EXERCISE REQUIREMENTS: The listing below must be reproduced in full, exactly as written.

══════

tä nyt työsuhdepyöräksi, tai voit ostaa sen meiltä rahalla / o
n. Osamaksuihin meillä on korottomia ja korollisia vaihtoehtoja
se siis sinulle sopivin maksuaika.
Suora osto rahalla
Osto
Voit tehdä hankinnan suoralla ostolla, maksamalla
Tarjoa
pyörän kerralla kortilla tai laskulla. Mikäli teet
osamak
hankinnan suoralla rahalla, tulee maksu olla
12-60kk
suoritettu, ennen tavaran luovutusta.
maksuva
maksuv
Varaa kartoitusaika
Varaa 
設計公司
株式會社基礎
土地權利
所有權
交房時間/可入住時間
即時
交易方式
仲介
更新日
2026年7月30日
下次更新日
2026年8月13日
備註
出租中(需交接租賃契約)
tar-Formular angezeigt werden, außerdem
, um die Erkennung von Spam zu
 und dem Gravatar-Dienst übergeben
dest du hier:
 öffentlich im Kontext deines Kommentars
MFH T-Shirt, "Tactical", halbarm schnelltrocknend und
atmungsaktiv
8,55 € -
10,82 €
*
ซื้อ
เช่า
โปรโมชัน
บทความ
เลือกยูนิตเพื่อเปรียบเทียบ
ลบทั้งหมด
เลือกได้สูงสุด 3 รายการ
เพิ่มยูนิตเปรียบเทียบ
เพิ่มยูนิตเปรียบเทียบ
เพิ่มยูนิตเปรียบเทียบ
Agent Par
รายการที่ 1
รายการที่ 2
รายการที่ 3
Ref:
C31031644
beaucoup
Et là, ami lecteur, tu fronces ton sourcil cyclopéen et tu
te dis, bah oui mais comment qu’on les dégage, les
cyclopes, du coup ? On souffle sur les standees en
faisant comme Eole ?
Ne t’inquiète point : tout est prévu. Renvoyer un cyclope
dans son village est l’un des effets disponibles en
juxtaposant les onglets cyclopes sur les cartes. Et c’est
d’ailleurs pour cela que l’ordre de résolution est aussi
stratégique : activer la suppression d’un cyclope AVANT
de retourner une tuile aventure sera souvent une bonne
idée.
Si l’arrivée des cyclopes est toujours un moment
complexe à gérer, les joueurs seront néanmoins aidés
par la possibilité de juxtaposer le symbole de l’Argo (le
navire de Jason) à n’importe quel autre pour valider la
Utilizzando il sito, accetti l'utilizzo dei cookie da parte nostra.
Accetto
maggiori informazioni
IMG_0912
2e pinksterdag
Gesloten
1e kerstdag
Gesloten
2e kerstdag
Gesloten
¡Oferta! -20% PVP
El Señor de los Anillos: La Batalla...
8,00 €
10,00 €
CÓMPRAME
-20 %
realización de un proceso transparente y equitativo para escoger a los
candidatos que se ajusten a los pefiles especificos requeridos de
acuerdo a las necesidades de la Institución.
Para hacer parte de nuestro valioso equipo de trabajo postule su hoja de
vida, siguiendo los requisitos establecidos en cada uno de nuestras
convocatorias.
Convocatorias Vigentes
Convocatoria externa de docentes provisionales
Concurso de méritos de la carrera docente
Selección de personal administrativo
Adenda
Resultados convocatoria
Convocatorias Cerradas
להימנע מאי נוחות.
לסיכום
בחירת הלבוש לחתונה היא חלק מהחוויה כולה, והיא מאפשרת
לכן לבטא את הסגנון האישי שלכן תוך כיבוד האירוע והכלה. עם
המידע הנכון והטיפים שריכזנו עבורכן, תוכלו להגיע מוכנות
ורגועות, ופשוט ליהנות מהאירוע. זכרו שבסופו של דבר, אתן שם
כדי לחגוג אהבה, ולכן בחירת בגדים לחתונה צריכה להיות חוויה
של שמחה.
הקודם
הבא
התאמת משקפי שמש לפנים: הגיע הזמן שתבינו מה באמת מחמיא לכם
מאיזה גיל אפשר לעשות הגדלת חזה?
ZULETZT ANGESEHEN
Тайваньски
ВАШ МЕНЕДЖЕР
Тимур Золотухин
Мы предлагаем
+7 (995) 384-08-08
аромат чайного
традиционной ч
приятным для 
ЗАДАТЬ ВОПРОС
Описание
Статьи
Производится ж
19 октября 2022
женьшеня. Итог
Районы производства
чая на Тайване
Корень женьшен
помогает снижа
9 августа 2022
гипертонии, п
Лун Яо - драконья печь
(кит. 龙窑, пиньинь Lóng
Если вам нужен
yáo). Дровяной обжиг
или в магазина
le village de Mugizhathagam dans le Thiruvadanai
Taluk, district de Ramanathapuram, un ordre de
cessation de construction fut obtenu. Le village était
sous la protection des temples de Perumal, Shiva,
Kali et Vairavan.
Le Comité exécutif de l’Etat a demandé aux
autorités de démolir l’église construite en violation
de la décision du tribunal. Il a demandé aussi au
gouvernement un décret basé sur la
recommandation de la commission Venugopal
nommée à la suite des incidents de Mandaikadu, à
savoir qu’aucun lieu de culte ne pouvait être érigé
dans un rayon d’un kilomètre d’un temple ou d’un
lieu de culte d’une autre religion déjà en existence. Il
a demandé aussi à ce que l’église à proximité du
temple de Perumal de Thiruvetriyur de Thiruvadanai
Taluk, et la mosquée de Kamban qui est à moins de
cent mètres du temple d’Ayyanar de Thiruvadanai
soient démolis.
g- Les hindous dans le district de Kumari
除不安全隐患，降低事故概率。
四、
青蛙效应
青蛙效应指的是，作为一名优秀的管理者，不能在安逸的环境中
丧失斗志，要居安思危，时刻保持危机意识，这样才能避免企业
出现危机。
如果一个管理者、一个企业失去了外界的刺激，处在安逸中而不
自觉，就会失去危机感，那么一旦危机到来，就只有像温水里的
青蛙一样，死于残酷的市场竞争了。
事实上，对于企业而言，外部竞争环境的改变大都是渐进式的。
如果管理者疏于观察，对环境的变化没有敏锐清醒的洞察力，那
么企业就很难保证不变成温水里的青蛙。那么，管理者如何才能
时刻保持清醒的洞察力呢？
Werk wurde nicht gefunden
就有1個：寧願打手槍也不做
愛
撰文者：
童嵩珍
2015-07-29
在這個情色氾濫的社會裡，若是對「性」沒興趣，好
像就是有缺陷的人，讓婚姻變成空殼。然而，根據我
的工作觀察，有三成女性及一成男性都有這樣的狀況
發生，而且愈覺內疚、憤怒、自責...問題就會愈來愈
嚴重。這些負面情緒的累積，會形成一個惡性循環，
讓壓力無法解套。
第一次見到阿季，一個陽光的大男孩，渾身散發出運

══════

PROBLEM SOLUTION:
tä nyt työsuhdepyöräksi, tai voit ostaa sen meiltä rahalla / o
n. Osamaksuihin meillä on korottomia ja korollisia vaihtoehtoja
se siis sinulle sopivin maksuaika.
Suora osto rahalla
Osto
Voit tehdä hankinnan suoralla ostolla, maksamalla
Tarjoa
pyörän kerralla kortilla tai laskulla. Mikäli teet
osamak
hankinnan suoralla rahalla, tulee maksu olla
12-60kk
suoritettu, ennen tavaran luovutusta.
maksuva
maksuv
Varaa kartoitusaika
Varaa 
設計公司
株式會社基礎
土地權利
所有權
交房時間/可入住時間
即時
交易方式
仲介
更新日
2026年7月30日
下次更新日
2026年8月13日
備註
出租中(需交接租賃契約)
tar-Formular angezeigt werden, außerdem
, um die Erkennung von Spam zu
 und dem Gravatar-Dienst übergeben
dest du hier:
 öffentlich im Kontext deines Kommentars
MFH T-Shirt, "Tactical", halbarm schnelltrocknend und
atmungsaktiv
8,55 € -
10,82 €
*
ซื้อ
เช่า
โปรโมชัน
บทความ
เลือกยูนิตเพื่อเปรียบเทียบ
ลบทั้งหมด
เลือกได้สูงสุด 3 รายการ
เพิ่มยูนิตเปรียบเทียบ
เพิ่มยูนิตเปรียบเทียบ
เพิ่มยูนิตเปรียบเทียบ
Agent Par
รายการที่ 1
รายการที่ 2
รายการที่ 3
Ref:
C31031644
beaucoup
Et là, ami lecteur, tu fronces ton sourcil cyclopéen et tu
te dis, bah oui mais comment qu’on les dégage, les
cyclopes, du coup ? On souffle sur les standees en
faisant comme Eole ?
Ne t’inquiète point : tout est prévu. Renvoyer un cyclope
dans son village est l’un des effets disponibles en
juxtaposant les onglets cyclopes sur les cartes. Et c’est
d’ailleurs pour cela que l’ordre de résolution est aussi
stratégique : activer la suppression d’un cyclope AVANT
de retourner une tuile aventure sera souvent une bonne
idée.
Si l’arrivée des cyclopes est toujours un moment
complexe à gérer, les joueurs seront néanmoins aidés
par la possibilité de juxtaposer le symbole de l’Argo (le
navire de Jason) à n’importe quel autre pour valider la
Utilizzando il sito, accetti l'utilizzo dei cookie da parte nostra.
Accetto
maggiori informazioni
IMG_0912
2e pinksterdag
Gesloten
1e kerstdag
Gesloten
2e kerstdag
Gesloten
¡Oferta! -20% PVP
El Señor de los Anillos: La Batalla...
8,00 €
10,00 €
CÓMPRAME
-20 %
realización de un proceso transparente y equitativo para escoger a los
candidatos que se ajusten a los pefiles especificos requeridos de
acuerdo a las necesidades de la Institución.
Para hacer parte de nuestro valioso equipo de trabajo postule su hoja de
vida, siguiendo los requisitos establecidos en cada uno de nuestras
convocatorias.
Convocatorias Vigentes
Convocatoria externa de docentes provisionales
Concurso de méritos de la carrera docente
Selección de personal administrativo
Adenda
Resultados convocatoria
Convocatorias Cerradas
להימנע מאי נוחות.
לסיכום
בחירת הלבוש לחתונה היא חלק מהחוויה כולה, והיא מאפשרת
לכן לבטא את הסגנון האישי שלכן תוך כיבוד האירוע והכלה. עם
המידע הנכון והטיפים שריכזנו עבורכן, תוכלו להגיע מוכנות
ורגועות, ופשוט ליהנות מהאירוע. זכרו שבסופו של דבר, אתן שם
כדי לחגוג אהבה, ולכן בחירת בגדים לחתונה צריכה להיות חוויה
של שמחה.
הקודם
הבא
התאמת משקפי שמש לפנים: הגיע הזמן שתבינו מה באמת מחמיא לכם
מאיזה גיל אפשר לעשות הגדלת חזה?
ZULETZT ANGESEHEN
Тайваньски
ВАШ МЕНЕДЖЕР
Тимур Золотухин
Мы предлагаем
+7 (995) 384-08-08
аромат чайного
традиционной ч
приятным для 
ЗАДАТЬ ВОПРОС
Описание
Статьи
Производится ж
19 октября 2022
женьшеня. Итог
Районы производства
чая на Тайване
Корень женьшен
помогает снижа
9 августа 2022
гипертонии, п
Лун Яо - драконья печь
(кит. 龙窑, пиньинь Lóng
Если вам нужен
yáo). Дровяной обжиг
или в магазина
le village de Mugizhathagam dans le Thiruvadanai
Taluk, district de Ramanathapuram, un ordre de
cessation de construction fut obtenu. Le village était
sous la protection des temples de Perumal, Shiva,
Kali et Vairavan.
Le Comité exécutif de l’Etat a demandé aux
autorités de démolir l’église construite en violation
de la décision du tribunal. Il a demandé aussi au
gouvernement un décret basé sur la
recommandation de la commission Venugopal
nommée à la suite des incidents de Mandaikadu, à
savoir qu’aucun lieu de culte ne pouvait être érigé
dans un rayon d’un kilomètre d’un temple ou d’un
lieu de culte d’une autre religion déjà en existence. Il
a demandé aussi à ce que l’église à proximité du
temple de Perumal de Thiruvetriyur de Thiruvadanai
Taluk, et la mosquée de Kamban qui est à moins de
cent mètres du temple d’Ayyanar de Thiruvadanai
soient démolis.
g- Les hindous dans le district de Kumari
除不安全隐患，降低事故概率。
四、
青蛙效应
青蛙效应指的是，作为一名优秀的管理者，不能在安逸的环境中
丧失斗志，要居安思危，时刻保持危机意识，这样才能避免企业
出现危机。
如果一个管理者、一个企业失去了外界的刺激，处在安逸中而不
自觉，就会失去危机感，那么一旦危机到来，就只有像温水里的
青蛙一样，死于残酷的市场竞争了。
事实上，对于企业而言，外部竞争环境的改变大都是渐进式的。
如果管理者疏于观察，对环境的变化没有敏锐清醒的洞察力，那
么企业就很难保证不变成温水里的青蛙。那么，管理者如何才能
时刻保持清醒的洞察力呢？
Werk wurde nicht gefunden
就有1個：寧願打手槍也不做
愛
撰文者：
童嵩珍
2015-07-29
在這個情色氾濫的社會裡，若是對「性」沒興趣，好
像就是有缺陷的人，讓婚姻變成空殼。然而，根據我
的工作觀察，有三成女性及一成男性都有這樣的狀況
發生，而且愈覺內疚、憤怒、自責...問題就會愈來愈
嚴重。這些負面情緒的累積，會形成一個惡性循環，
讓壓力無法解套。
第一次見到阿季，一個陽光的大男孩，渾身散發出運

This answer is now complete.